### [Activity]
Comb the records below for the string "Online" and copy each line where it turns up.

### [Data excerpts]
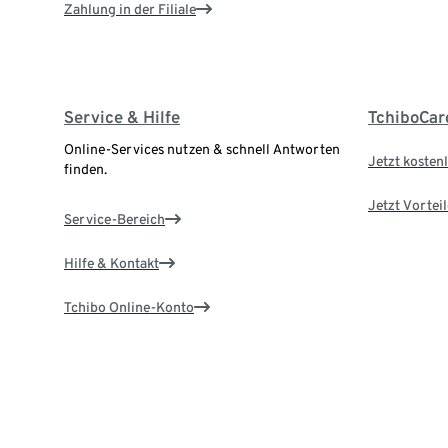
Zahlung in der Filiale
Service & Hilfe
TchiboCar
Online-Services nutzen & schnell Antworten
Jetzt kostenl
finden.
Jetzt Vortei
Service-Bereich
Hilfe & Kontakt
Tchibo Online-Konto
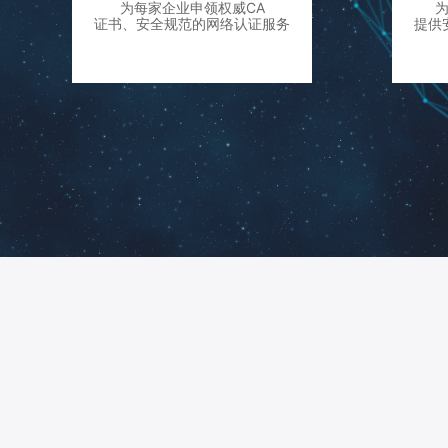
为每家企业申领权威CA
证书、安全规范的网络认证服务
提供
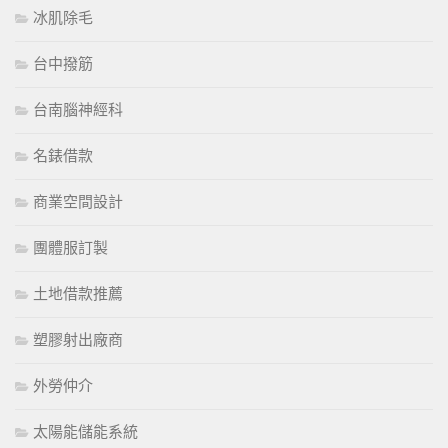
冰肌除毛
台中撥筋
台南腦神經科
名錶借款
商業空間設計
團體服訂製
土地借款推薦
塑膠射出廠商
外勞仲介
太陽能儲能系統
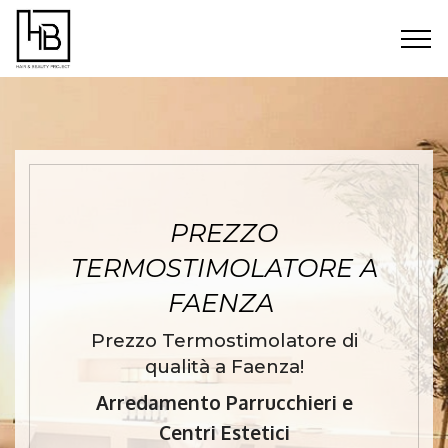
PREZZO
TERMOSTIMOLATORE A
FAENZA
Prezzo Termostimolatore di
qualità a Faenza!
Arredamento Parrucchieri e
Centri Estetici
---
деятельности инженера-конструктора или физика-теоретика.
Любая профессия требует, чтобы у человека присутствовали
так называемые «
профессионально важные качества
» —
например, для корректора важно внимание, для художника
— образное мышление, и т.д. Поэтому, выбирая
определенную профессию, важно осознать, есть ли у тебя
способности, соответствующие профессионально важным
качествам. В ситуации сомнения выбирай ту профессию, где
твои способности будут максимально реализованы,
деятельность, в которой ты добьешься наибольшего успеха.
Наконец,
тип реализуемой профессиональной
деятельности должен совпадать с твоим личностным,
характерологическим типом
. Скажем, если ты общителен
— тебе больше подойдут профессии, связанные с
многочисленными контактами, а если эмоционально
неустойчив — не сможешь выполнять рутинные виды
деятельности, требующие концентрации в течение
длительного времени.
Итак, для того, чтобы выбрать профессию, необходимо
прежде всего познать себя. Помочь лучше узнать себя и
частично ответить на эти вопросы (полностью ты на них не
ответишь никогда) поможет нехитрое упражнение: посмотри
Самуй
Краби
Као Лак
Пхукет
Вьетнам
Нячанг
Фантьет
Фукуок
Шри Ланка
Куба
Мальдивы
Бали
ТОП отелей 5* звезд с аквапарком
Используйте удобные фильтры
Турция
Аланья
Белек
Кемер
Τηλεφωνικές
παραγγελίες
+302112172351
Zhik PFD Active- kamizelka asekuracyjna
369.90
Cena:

### [Solution for this exercise]
Online-Services nutzen & schnell Antworten
Tchibo Online-Konto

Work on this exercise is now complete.